• WHAT YOU NEED TO DO:
From the line with "donateurs et partenaires" to the line with "Hoạt động sản xuất", retype every line exactly, including those two, and leave out the rest of the data below.

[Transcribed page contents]
• • • • •

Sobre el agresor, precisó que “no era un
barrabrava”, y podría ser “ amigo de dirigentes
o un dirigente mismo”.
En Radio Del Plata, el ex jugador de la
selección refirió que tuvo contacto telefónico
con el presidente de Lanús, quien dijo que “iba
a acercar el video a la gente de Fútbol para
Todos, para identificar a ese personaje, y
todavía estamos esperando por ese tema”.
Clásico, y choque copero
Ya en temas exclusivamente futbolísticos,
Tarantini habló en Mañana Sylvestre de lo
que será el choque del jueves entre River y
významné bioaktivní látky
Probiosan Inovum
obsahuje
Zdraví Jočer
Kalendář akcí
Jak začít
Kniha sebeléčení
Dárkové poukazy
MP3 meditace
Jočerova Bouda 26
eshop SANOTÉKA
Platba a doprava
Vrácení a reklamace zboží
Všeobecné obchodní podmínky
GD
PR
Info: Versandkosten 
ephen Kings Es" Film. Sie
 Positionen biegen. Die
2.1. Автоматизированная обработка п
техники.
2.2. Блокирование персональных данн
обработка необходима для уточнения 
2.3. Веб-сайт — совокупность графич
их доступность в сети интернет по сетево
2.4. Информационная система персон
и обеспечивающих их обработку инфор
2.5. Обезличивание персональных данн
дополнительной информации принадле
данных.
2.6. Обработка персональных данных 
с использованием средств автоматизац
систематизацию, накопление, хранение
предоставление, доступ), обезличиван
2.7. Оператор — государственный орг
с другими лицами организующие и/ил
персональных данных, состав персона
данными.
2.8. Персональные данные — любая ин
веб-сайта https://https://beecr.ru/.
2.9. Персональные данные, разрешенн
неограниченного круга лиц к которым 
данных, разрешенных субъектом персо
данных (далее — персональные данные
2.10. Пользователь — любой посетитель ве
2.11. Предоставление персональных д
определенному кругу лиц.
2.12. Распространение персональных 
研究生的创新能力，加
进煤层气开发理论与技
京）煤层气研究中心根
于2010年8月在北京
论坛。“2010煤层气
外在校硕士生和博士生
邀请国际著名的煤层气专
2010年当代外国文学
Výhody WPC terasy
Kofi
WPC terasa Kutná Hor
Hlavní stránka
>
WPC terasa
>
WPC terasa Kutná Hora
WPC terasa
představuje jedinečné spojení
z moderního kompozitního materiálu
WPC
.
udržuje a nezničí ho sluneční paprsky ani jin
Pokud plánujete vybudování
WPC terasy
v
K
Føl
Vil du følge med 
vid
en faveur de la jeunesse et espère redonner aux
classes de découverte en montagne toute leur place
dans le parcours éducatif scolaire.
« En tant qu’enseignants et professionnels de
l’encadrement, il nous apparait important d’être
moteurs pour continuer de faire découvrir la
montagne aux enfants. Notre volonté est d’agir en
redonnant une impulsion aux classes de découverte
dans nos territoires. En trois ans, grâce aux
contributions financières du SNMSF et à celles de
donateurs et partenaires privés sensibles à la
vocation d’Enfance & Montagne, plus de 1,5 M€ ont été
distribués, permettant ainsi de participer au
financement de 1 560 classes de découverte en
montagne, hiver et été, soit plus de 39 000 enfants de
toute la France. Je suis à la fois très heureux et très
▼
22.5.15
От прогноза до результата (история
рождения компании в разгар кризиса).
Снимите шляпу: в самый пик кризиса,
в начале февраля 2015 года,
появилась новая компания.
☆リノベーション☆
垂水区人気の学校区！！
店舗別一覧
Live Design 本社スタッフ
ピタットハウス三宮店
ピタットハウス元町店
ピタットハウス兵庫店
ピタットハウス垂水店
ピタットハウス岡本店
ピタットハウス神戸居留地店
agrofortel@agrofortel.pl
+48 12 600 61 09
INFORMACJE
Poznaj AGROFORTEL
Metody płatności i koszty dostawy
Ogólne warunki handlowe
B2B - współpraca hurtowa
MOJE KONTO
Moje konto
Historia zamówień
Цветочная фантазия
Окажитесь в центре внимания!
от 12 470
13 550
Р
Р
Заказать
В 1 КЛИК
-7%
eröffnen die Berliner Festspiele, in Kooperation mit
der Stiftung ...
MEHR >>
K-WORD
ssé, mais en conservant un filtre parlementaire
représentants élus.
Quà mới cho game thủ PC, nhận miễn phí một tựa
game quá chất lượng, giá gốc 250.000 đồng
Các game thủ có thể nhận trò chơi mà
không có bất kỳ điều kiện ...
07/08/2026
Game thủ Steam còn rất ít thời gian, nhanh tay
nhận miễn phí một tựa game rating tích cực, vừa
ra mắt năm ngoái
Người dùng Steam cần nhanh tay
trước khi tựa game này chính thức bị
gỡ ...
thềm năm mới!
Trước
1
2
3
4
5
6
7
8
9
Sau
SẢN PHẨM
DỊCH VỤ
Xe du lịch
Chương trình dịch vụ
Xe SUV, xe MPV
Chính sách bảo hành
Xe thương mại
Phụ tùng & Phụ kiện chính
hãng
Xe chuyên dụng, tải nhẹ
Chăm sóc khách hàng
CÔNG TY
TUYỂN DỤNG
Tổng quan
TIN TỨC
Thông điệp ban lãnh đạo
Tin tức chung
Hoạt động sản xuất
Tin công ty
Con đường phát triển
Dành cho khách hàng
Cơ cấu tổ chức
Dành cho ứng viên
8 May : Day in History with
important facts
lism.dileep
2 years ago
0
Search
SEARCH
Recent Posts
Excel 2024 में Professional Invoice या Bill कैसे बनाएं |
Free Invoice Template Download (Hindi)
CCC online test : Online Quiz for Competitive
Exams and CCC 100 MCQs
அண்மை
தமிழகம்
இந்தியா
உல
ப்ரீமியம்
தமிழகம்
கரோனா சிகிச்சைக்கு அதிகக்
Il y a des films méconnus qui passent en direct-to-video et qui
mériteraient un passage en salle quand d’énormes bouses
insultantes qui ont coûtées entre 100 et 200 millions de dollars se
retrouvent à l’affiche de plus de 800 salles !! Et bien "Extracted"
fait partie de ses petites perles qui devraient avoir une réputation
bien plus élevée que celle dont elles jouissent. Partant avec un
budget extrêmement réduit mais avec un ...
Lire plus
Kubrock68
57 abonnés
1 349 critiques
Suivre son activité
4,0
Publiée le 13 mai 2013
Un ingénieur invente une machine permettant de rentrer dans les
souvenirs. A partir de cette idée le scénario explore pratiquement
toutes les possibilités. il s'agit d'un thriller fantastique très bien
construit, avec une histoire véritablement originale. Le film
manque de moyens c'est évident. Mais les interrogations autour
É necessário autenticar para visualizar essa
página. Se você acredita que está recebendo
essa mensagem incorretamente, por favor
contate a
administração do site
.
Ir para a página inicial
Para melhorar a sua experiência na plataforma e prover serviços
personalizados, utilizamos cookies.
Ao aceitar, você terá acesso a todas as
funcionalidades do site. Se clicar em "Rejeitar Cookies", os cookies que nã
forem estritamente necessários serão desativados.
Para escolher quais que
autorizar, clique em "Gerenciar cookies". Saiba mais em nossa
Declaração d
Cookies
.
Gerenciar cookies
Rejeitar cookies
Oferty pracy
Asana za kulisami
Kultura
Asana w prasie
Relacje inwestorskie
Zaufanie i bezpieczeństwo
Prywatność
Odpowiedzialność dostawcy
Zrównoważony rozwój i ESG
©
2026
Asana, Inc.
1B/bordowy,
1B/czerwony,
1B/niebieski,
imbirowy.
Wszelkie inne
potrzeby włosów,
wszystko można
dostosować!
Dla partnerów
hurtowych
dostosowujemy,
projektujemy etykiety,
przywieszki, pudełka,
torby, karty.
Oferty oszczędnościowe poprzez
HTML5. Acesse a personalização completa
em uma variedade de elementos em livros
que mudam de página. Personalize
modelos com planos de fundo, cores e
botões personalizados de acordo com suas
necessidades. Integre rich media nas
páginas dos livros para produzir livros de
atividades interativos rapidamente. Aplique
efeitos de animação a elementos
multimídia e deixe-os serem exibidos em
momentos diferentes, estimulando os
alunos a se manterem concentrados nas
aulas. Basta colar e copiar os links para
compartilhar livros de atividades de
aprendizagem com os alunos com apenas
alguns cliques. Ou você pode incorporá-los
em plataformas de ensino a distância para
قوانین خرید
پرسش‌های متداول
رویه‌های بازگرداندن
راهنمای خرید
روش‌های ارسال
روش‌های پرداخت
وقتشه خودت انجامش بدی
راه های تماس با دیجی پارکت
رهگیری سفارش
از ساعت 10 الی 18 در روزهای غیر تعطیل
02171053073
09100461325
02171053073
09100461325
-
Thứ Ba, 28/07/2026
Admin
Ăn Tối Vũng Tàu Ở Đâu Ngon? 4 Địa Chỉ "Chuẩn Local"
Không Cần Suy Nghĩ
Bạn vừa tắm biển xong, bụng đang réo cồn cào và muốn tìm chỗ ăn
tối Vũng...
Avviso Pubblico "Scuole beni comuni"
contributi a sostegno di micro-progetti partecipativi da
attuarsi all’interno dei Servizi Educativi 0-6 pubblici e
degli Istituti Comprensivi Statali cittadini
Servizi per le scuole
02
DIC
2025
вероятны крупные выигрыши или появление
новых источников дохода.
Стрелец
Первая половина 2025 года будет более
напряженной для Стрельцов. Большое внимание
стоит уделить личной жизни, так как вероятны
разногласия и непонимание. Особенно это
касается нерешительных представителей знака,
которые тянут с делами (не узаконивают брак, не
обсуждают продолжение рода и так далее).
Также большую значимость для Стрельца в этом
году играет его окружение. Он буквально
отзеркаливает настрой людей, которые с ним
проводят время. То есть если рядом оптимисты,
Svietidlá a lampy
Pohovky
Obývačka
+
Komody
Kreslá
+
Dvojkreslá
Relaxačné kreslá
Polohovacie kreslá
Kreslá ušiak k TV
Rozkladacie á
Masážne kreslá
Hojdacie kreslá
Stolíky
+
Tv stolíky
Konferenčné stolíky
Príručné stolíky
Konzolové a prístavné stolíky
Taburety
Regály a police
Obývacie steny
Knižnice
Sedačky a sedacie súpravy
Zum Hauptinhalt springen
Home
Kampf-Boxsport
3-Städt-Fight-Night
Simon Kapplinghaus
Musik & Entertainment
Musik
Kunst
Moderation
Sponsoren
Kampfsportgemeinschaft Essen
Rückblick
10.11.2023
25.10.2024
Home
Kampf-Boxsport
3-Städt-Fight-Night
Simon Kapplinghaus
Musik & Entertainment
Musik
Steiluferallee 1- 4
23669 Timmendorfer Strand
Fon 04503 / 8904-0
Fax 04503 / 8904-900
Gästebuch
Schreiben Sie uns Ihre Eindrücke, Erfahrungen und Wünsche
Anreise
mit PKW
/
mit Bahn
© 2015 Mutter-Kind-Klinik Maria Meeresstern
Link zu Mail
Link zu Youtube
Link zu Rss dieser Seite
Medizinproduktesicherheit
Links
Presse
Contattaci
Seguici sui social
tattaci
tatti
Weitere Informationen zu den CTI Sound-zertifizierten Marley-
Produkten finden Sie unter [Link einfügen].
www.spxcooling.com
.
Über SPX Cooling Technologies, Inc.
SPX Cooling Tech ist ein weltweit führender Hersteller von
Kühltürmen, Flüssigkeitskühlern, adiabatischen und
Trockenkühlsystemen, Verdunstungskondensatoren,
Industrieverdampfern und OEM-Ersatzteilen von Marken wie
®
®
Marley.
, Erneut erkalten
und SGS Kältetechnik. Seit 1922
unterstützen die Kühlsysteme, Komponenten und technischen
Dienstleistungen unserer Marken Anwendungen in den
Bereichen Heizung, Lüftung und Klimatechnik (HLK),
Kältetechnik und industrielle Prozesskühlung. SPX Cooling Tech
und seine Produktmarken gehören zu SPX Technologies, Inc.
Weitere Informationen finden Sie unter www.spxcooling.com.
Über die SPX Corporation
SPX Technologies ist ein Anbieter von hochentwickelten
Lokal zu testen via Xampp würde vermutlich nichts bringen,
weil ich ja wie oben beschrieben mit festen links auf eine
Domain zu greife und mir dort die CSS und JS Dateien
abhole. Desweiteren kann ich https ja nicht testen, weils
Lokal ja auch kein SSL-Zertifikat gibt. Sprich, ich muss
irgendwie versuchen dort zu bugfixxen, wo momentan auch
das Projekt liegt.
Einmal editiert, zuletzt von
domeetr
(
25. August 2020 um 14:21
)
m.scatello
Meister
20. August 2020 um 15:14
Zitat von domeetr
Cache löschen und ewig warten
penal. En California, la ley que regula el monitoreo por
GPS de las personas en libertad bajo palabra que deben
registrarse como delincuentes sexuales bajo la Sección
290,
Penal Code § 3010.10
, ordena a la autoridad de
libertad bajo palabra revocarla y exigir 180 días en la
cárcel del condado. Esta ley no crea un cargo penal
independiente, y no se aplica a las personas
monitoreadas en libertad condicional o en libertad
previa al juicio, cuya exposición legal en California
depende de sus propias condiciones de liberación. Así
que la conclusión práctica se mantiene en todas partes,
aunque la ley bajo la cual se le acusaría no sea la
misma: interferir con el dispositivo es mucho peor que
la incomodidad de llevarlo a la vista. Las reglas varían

• • • • •

• EXERCISE OUTPUT:
donateurs et partenaires privés sensibles à la
vocation d’Enfance & Montagne, plus de 1,5 M€ ont été
distribués, permettant ainsi de participer au
financement de 1 560 classes de découverte en
montagne, hiver et été, soit plus de 39 000 enfants de
toute la France. Je suis à la fois très heureux et très
▼
22.5.15
От прогноза до результата (история
рождения компании в разгар кризиса).
Снимите шляпу: в самый пик кризиса,
в начале февраля 2015 года,
появилась новая компания.
☆リノベーション☆
垂水区人気の学校区！！
店舗別一覧
Live Design 本社スタッフ
ピタットハウス三宮店
ピタットハウス元町店
ピタットハウス兵庫店
ピタットハウス垂水店
ピタットハウス岡本店
ピタットハウス神戸居留地店
agrofortel@agrofortel.pl
+48 12 600 61 09
INFORMACJE
Poznaj AGROFORTEL
Metody płatności i koszty dostawy
Ogólne warunki handlowe
B2B - współpraca hurtowa
MOJE KONTO
Moje konto
Historia zamówień
Цветочная фантазия
Окажитесь в центре внимания!
от 12 470
13 550
Р
Р
Заказать
В 1 КЛИК
-7%
eröffnen die Berliner Festspiele, in Kooperation mit
der Stiftung ...
MEHR >>
K-WORD
ssé, mais en conservant un filtre parlementaire
représentants élus.
Quà mới cho game thủ PC, nhận miễn phí một tựa
game quá chất lượng, giá gốc 250.000 đồng
Các game thủ có thể nhận trò chơi mà
không có bất kỳ điều kiện ...
07/08/2026
Game thủ Steam còn rất ít thời gian, nhanh tay
nhận miễn phí một tựa game rating tích cực, vừa
ra mắt năm ngoái
Người dùng Steam cần nhanh tay
trước khi tựa game này chính thức bị
gỡ ...
thềm năm mới!
Trước
1
2
3
4
5
6
7
8
9
Sau
SẢN PHẨM
DỊCH VỤ
Xe du lịch
Chương trình dịch vụ
Xe SUV, xe MPV
Chính sách bảo hành
Xe thương mại
Phụ tùng & Phụ kiện chính
hãng
Xe chuyên dụng, tải nhẹ
Chăm sóc khách hàng
CÔNG TY
TUYỂN DỤNG
Tổng quan
TIN TỨC
Thông điệp ban lãnh đạo
Tin tức chung
Hoạt động sản xuất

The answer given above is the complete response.